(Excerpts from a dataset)
------------

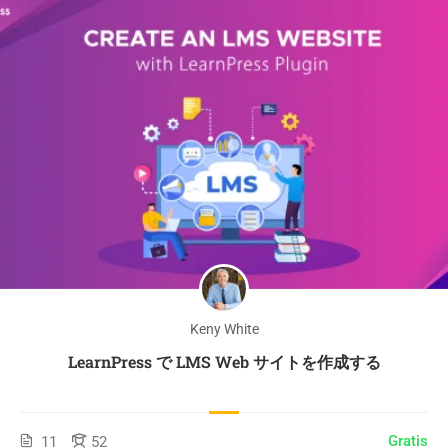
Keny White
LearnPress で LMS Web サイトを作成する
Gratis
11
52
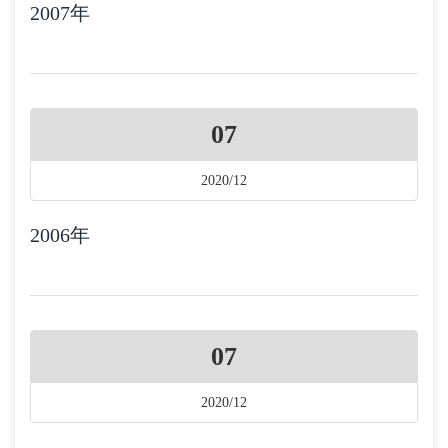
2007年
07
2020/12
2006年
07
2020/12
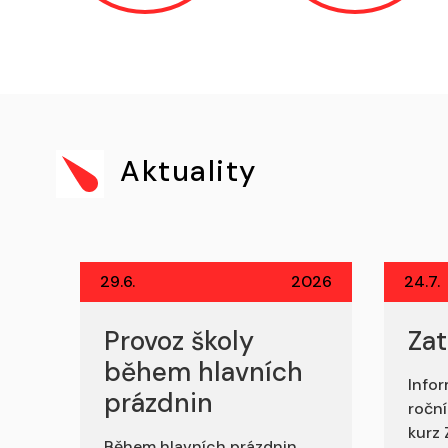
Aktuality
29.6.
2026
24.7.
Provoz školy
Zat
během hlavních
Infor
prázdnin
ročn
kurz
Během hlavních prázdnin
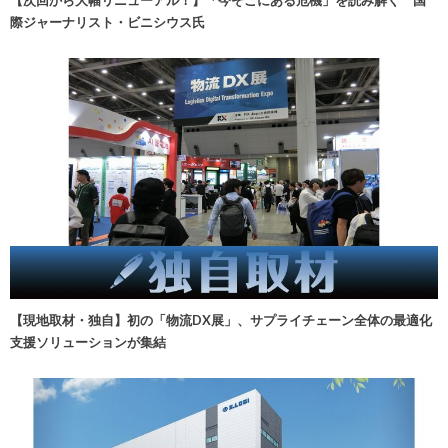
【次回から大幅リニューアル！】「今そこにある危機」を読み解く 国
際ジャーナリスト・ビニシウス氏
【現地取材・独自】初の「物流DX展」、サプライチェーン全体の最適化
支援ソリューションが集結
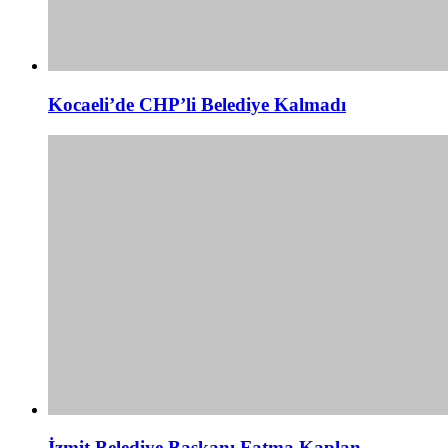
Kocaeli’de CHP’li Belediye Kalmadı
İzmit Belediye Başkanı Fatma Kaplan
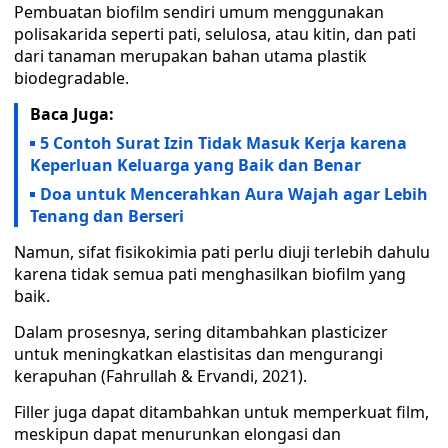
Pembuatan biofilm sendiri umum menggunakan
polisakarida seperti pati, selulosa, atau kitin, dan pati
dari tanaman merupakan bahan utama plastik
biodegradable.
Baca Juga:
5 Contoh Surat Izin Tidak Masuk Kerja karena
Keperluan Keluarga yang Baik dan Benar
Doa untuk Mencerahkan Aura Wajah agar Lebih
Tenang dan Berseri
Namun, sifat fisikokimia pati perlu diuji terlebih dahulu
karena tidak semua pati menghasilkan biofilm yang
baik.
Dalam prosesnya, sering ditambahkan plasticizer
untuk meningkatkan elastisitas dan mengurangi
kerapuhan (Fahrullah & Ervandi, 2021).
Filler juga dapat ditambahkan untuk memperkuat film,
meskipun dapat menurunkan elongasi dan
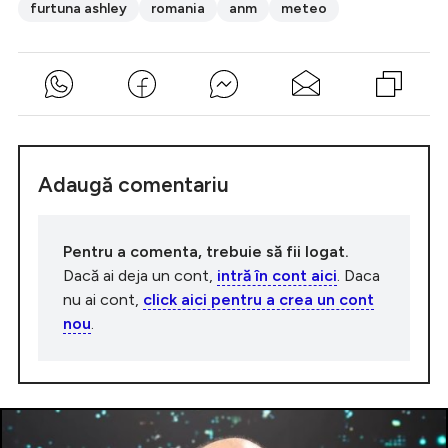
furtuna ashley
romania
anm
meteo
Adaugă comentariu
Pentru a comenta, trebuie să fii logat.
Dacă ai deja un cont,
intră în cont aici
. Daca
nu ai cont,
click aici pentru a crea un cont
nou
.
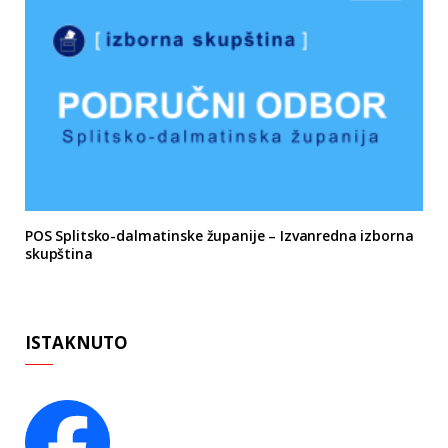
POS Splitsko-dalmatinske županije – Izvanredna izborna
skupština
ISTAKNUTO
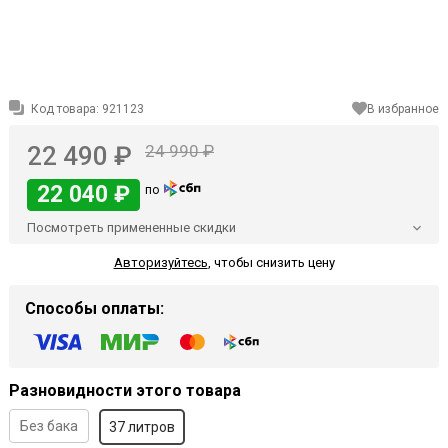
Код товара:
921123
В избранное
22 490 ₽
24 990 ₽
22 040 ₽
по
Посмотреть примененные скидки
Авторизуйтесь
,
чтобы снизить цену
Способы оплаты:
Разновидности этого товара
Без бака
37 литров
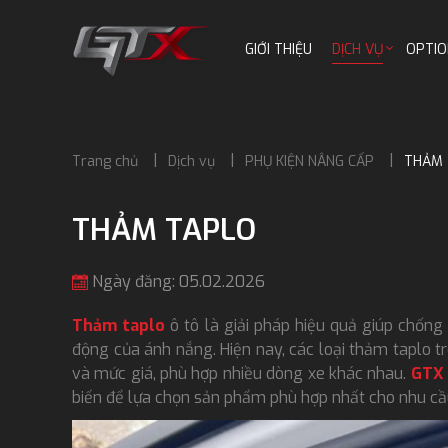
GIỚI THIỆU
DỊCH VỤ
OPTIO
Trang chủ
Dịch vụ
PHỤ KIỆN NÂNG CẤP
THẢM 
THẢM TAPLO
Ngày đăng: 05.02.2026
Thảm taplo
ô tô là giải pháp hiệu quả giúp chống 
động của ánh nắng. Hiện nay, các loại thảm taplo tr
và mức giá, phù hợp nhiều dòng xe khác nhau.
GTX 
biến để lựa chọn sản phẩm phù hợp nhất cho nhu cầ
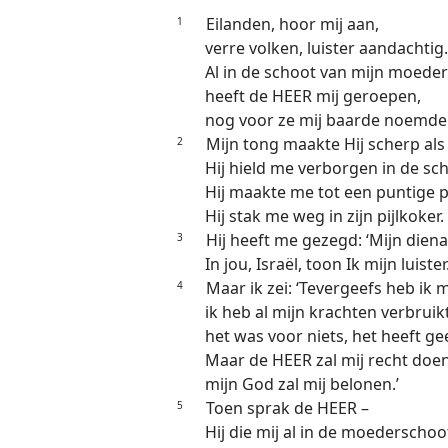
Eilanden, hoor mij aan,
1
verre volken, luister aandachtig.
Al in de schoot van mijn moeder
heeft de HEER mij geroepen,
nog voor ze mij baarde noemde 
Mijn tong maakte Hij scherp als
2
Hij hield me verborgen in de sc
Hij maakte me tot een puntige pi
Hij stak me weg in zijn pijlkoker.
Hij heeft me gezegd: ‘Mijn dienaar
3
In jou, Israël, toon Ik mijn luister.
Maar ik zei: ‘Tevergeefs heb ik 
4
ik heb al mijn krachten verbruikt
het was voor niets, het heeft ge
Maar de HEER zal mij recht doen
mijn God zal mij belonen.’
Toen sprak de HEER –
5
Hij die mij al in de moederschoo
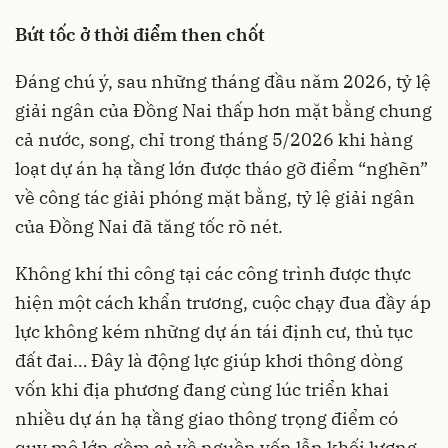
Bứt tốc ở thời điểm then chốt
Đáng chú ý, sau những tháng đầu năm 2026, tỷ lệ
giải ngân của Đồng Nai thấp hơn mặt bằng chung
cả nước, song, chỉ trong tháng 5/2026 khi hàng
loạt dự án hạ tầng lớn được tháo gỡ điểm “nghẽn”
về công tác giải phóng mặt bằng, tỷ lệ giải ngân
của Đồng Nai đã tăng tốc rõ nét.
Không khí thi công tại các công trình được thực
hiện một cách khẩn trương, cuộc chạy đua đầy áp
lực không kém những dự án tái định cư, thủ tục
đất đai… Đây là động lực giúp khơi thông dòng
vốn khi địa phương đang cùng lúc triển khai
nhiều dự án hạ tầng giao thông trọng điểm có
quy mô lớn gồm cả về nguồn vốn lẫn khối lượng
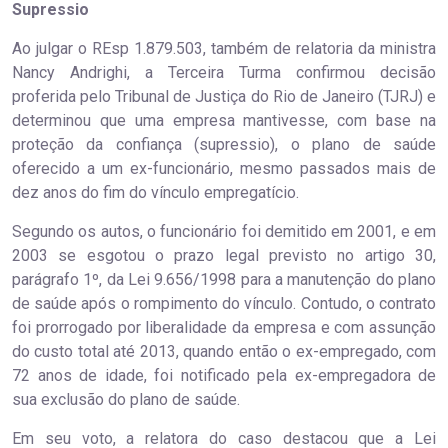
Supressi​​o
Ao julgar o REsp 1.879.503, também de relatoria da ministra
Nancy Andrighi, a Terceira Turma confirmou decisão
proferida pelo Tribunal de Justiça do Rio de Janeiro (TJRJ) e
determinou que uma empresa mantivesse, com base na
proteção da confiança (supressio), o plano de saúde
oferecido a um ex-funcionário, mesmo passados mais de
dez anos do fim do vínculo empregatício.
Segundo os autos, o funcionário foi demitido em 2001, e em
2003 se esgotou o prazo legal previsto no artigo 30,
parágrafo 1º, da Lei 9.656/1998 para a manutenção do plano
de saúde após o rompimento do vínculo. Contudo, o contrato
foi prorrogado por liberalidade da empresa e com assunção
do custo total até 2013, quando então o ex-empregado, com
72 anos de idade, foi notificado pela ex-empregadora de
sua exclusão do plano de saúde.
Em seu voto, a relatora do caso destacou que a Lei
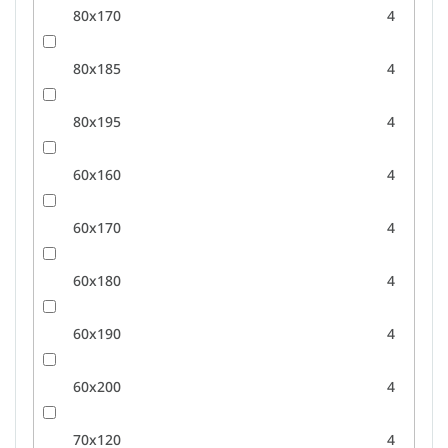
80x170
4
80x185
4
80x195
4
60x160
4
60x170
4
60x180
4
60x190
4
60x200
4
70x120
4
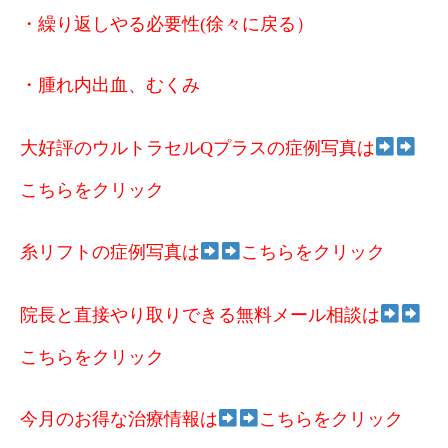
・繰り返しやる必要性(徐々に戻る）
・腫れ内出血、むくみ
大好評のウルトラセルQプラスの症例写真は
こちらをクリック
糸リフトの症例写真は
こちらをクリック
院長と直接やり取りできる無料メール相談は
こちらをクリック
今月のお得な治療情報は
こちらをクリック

------------

How to complete this task » Every line that holds the word "những" should be copied from the records.

Solved exercise »
Đáng chú ý, sau những tháng đầu năm 2026, tỷ lệ
lực không kém những dự án tái định cư, thủ tục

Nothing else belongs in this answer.